- Task to carry out -
Only the lines from the beginning of the data through the line holding "mode=link&id=80&url=https://www.mywireless" belong in the answer, printed exactly and without pictures.
Segment Open
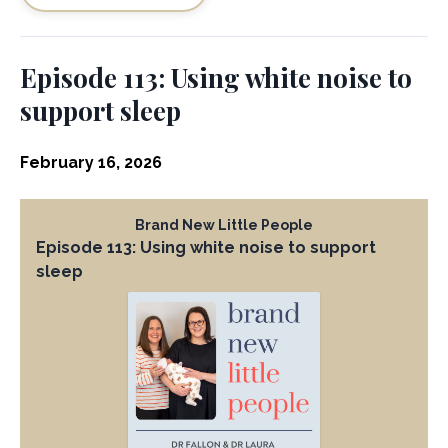
Episode 113: Using white noise to
support sleep
February 16, 2026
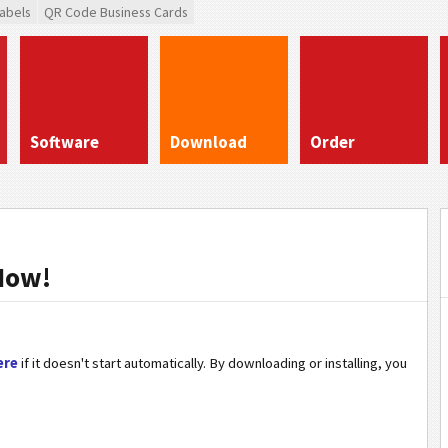
abels
QR Code Business Cards
Software
Download
Order
Now!
ere
if it doesn't start automatically. By downloading or installing, you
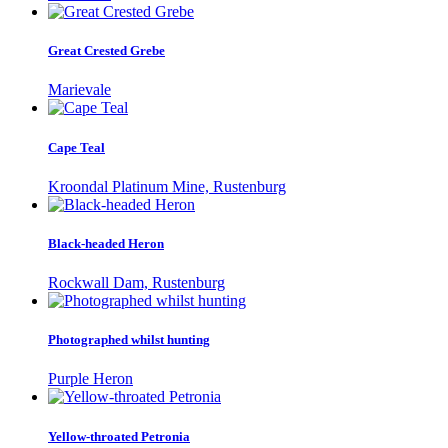
Great Crested Grebe
Marievale
Cape Teal
Kroondal Platinum Mine, Rustenburg
Black-headed Heron
Rockwall Dam, Rustenburg
Photographed whilst hunting
Purple Heron
Yellow-throated Petronia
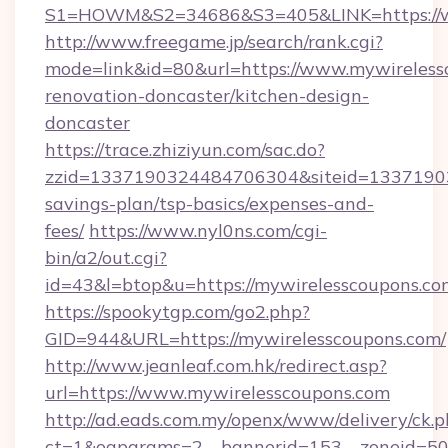
S1=HOWM&S2=34686&S3=405&LINK=https://w
http://www.freegame.jp/search/rank.cgi?
mode=link&id=80&url=https://www.mywireless
renovation-doncaster/kitchen-design-
doncaster
https://trace.zhiziyun.com/sac.do?
zzid=1337190324484706304&siteid=133719032
savings-plan/tsp-basics/expenses-and-
fees/
https://www.nyl0ns.com/cgi-
bin/a2/out.cgi?
id=43&l=btop&u=https://mywirelesscoupons.com
https://spookytgp.com/go2.php?
GID=944&URL=https://mywirelesscoupons.com/
http://www.jeanleaf.com.hk/redirect.asp?
url=https://www.mywirelesscoupons.com
http://ad.eads.com.my/openx/www/delivery/ck.
ct=1&oaparams=2__bannerid=153__zoneid=50_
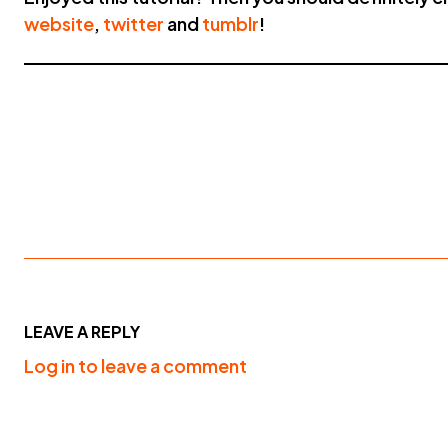
website
,
twitter
and
tumblr
!
LEAVE A REPLY
Log in to leave a comment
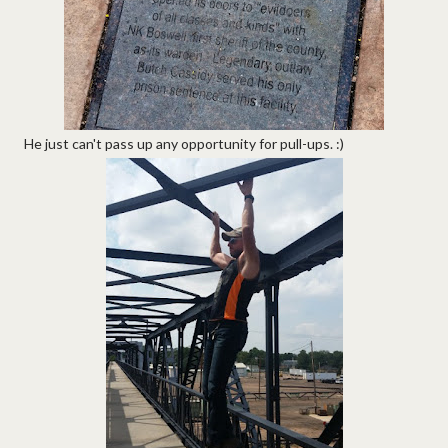
He just can't pass up any opportunity for pull-ups. :)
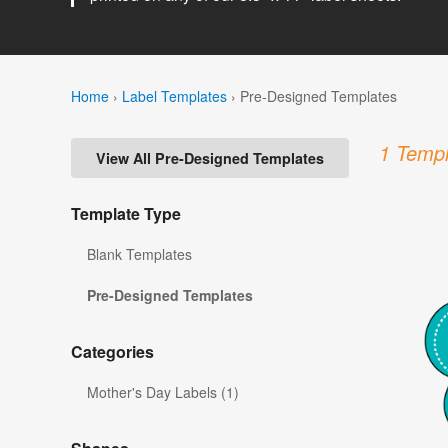
Home
›
Label Templates
›
Pre-Designed Templates
1 Templ
View All Pre-Designed Templates
Template Type
Blank Templates
Pre-Designed Templates
Categories
Mother's Day Labels (1)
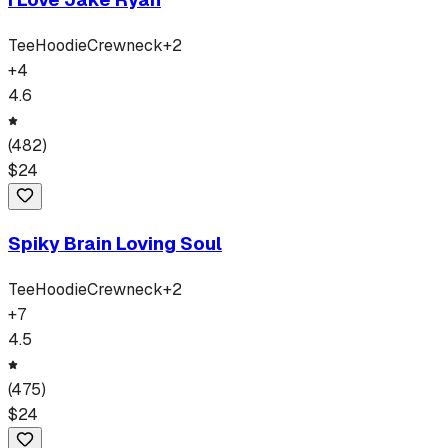
Tee
Hoodie
Crewneck
+
2
+
4
4.6
(
482
)
$
24
Spiky Brain Loving Soul
Tee
Hoodie
Crewneck
+
2
+
7
4.5
(
475
)
$
24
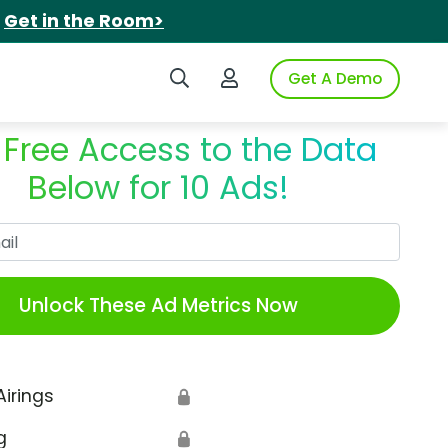
.
Get in the Room>
Search iSpot
Login to iSpot
Get A Demo
 Free Access to the Data
Below for 10 Ads!
Work Email
Unlock These Ad Metrics Now
Airings
🔒
g
🔒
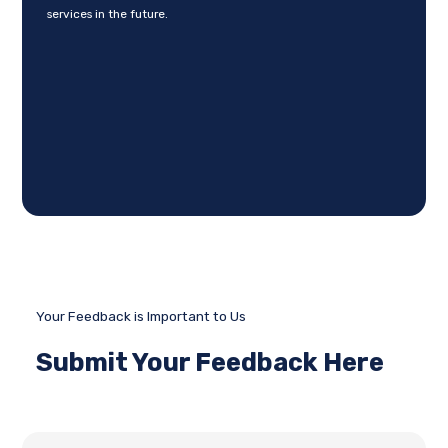
services in the future.
Your Feedback is Important to Us
Submit Your Feedback Here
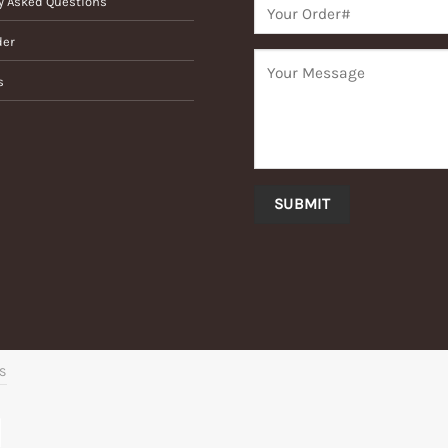
y Asked Questions
der
s
’S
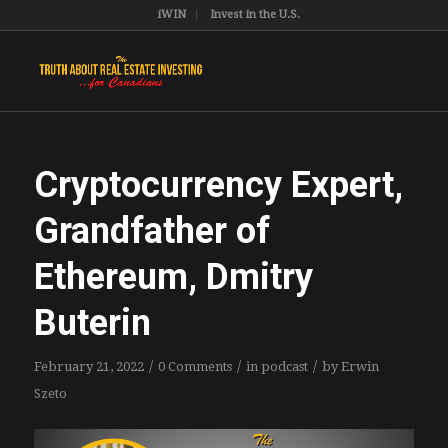
iWIN
Invest in the U.S.
Cryptocurrency Expert,
Grandfather of
Ethereum, Dmitry
Buterin
/
/
/
February 21, 2022
0 Comments
in
podcast
by
Erwin
Szeto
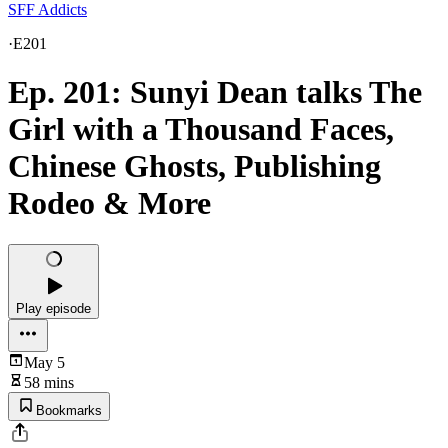
SFF Addicts
·
E201
Ep. 201: Sunyi Dean talks The
Girl with a Thousand Faces,
Chinese Ghosts, Publishing
Rodeo & More
Play episode
May 5
58 mins
Bookmarks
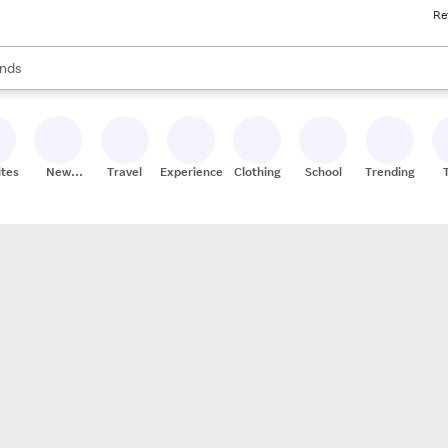
Re
res
s are available, use the up and down arrow keys to review results. When
nds
ceries
res
ites
New
Travel
Experiences
Clothing
School
Trending
Stores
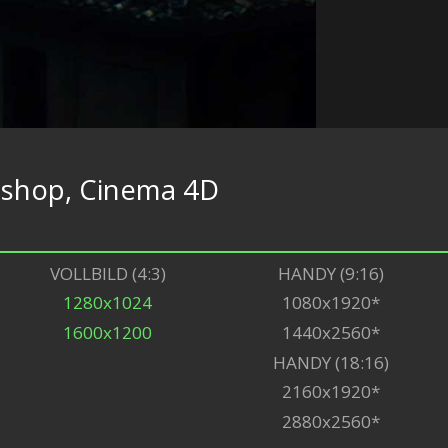
shop, Cinema 4D
VOLLBILD (4:3)
HANDY (9:16)
1280x1024
1080x1920*
1600x1200
1440x2560*
HANDY (18:16)
2160x1920*
2880x2560*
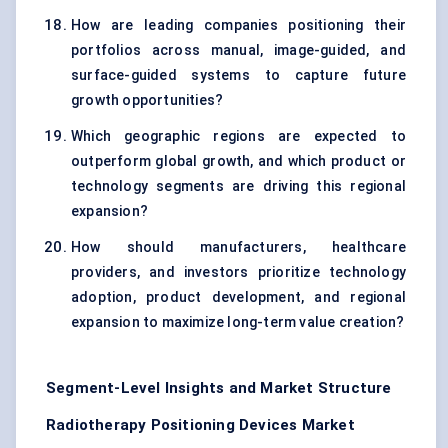
How are leading companies positioning their
portfolios across manual, image-guided, and
surface-guided systems to capture future
growth opportunities?
Which geographic regions are expected to
outperform global growth, and which product or
technology segments are driving this regional
expansion?
How should manufacturers, healthcare
providers, and investors prioritize technology
adoption, product development, and regional
expansion to maximize long-term value creation?
Segment-Level Insights and Market Structure
Radiotherapy Positioning Devices Market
Segment Closed
- Result -
Episode 113: Using white noise to
support sleep
February 16, 2026
abels
QR Code Business Cards
Software
Download
Order
Now!
ere
if it doesn't start automatically. By downloading or installing, you
Great Crested Grebe
Marievale
Cape Teal
Kroondal Platinum Mine, Rustenburg
Black-headed Heron
Rockwall Dam, Rustenburg
Photographed whilst hunting
Purple Heron
Yellow-throated Petronia
S1=HOWM&S2=34686&S3=405&LINK=https://w
http://www.freegame.jp/search/rank.cgi?
mode=link&id=80&url=https://www.mywireless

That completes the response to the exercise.